NFL Sports Talk Football '93 Starring Joe Montana is an American football-themed video game featuring Joe Montana, released in 1992. It is the third in the series, and the first to be licensed by the National Football League (NFL).

==Overview==
- Being officially licensed by both the NFL and NFLPA allows this game to use all the real NFL team names, and the trademarked phrase "Super Bowl", where previously teams only represented cities, and played for the 'Sega Bowl'; all of the league's (then) 28 teams, in addition to all of the league's players and their attributes from the 1992 season are featured.
- Joe Montana is the only player whose name is spoken; the following year's NFL Football '94 Starring Joe Montana game also featured Troy Aikman, perhaps due to his leading the Dallas Cowboys to Super Bowl success in 1993 (and 1994).

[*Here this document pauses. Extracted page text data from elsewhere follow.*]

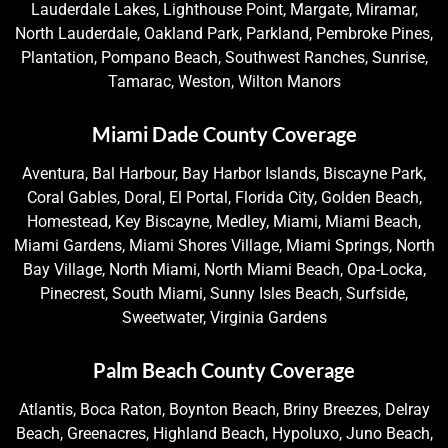
Lauderdale Lakes, Lighthouse Point, Margate, Miramar,
North Lauderdale, Oakland Park, Parkland, Pembroke Pines,
Plantation, Pompano Beach, Southwest Ranches, Sunrise,
Tamarac, Weston, Wilton Manors
Miami Dade County Coverage
Aventura, Bal Harbour, Bay Harbor Islands, Biscayne Park,
Coral Gables, Doral, El Portal, Florida City, Golden Beach,
Homestead, Key Biscayne, Medley, Miami, Miami Beach,
Miami Gardens, Miami Shores Village, Miami Springs, North
Bay Village, North Miami, North Miami Beach, Opa-Locka,
Pinecrest, South Miami, Sunny Isles Beach, Surfside,
Sweetwater, Virginia Gardens
Palm Beach County Coverage
Atlantis, Boca Raton, Boynton Beach, Briny Breezes, Delray
Beach, Greenacres, Highland Beach, Hypoluxo, Juno Beach,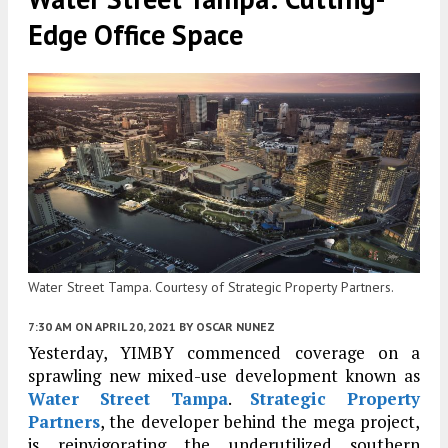
Edge Office Space
Water Street Tampa. Courtesy of Strategic Property Partners.
7:30 AM
ON APRIL 20, 2021
BY
OSCAR NUNEZ
Yesterday, YIMBY commenced coverage on a
sprawling new mixed-use development known as
Water Street Tampa
.
Strategic Property
Partners
, the developer behind the mega project,
is reinvigorating the underutilized southern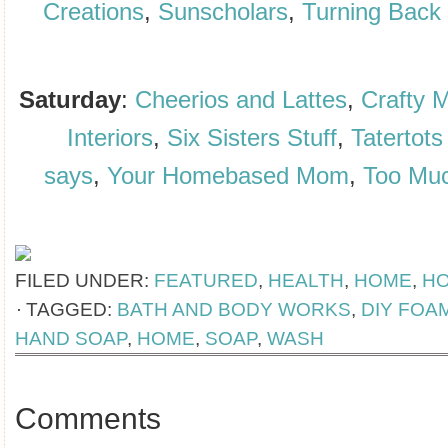
Creations
,
Sunscholars
,
Turning Back 
Saturday
:
Cheerios and Lattes
,
Crafty 
Interiors
,
Six Sisters Stuff
,
Tatertots
says
,
Your Homebased Mom
,
Too Mu
FILED UNDER:
FEATURED
,
HEALTH
,
HOME
,
H
TAGGED:
BATH AND BODY WORKS
,
DIY FOA
HAND SOAP
,
HOME
,
SOAP
,
WASH
Comments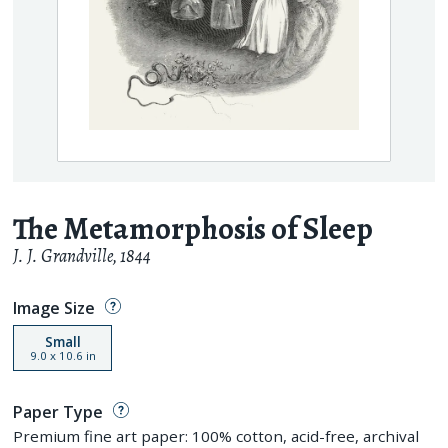
The Metamorphosis of Sleep
J. J. Grandville
,
1844
Image Size
Small
9.0
x
10.6
in
Paper Type
Premium fine art paper: 100% cotton, acid-free, archival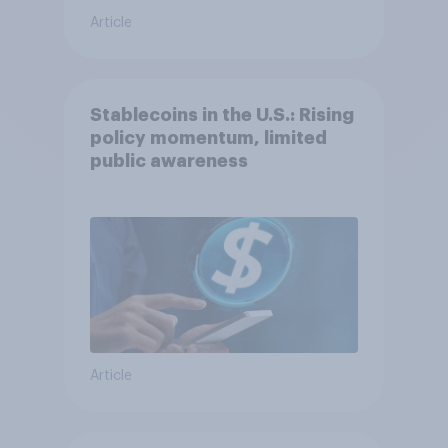
Article
Stablecoins in the U.S.: Rising
policy momentum, limited
public awareness
Article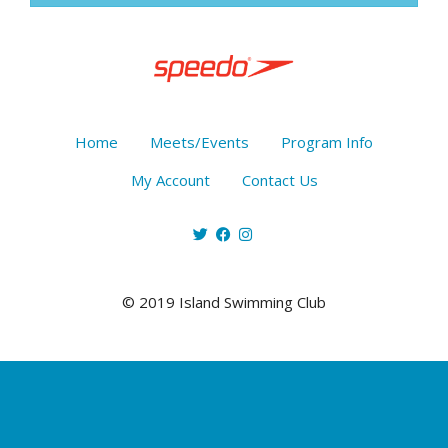
Home
Meets/Events
Program Info
My Account
Contact Us
© 2019 Island Swimming Club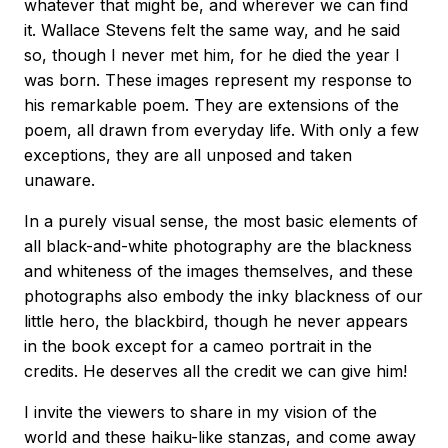
whatever that might be, and wherever we can find
it. Wallace Stevens felt the same way, and he said
so, though I never met him, for he died the year I
was born. These images represent my response to
his remarkable poem. They are extensions of the
poem, all drawn from everyday life. With only a few
exceptions, they are all unposed and taken
unaware.
In a purely visual sense, the most basic elements of
all black-and-white photography are the blackness
and whiteness of the images themselves, and these
photographs also embody the inky blackness of our
little hero, the blackbird, though he never appears
in the book except for a cameo portrait in the
credits. He deserves all the credit we can give him!
I invite the viewers to share in my vision of the
world and these haiku-like stanzas, and come away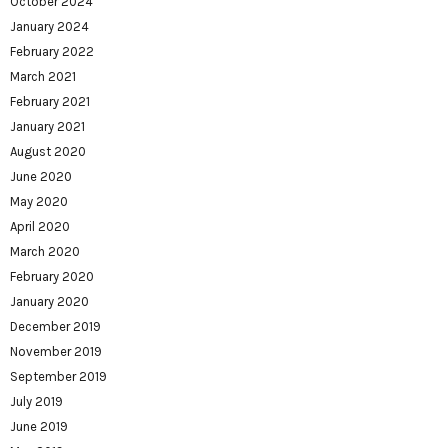
October 2024
January 2024
February 2022
March 2021
February 2021
January 2021
August 2020
June 2020
May 2020
April 2020
March 2020
February 2020
January 2020
December 2019
November 2019
September 2019
July 2019
June 2019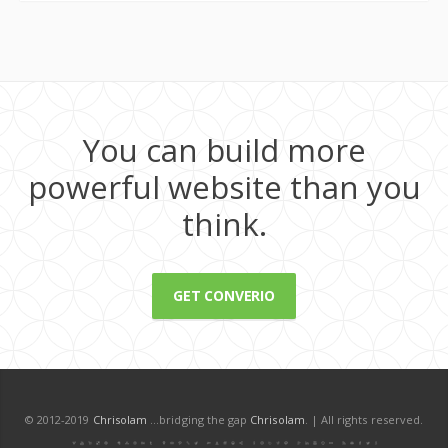
You can build more
powerful website than you
think.
GET CONVERIO
© 2012-2019
Chrisolam
...bridging the gap
Chrisolam
. | All rights reserved.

- Players may choose to play an exhibition game, or compete in the league (16 games, then the playoffs and Super Bowl).

===Features===
- Running commentary using 'Sports Talk 2.0' technology, which was highly regarded at the time, having around 500 different phrases uttered by Lon Simmons
- A 'playbook' containing 50 possible plays
- Four possible views of the field:
  - Horizontal. (on the sidelines)
  - From the blimp. (above field)
  - Behind the defense.
  - Behind the offense.
- Camera zooms in when a player crosses the line of scrimmage, or the ball is thrown by the quarterback
- Choice of:
  - 20-, 40- or 60-minute-long (full-length) games. Either way, they are divided into four quarters that are either 5, 10, or 15 minutes long.
  - Fair, rainy or snowy weather
  - Natural turf, artificial turf or domed stadium
- League play could be saved, and continued later by entering a ten-character code.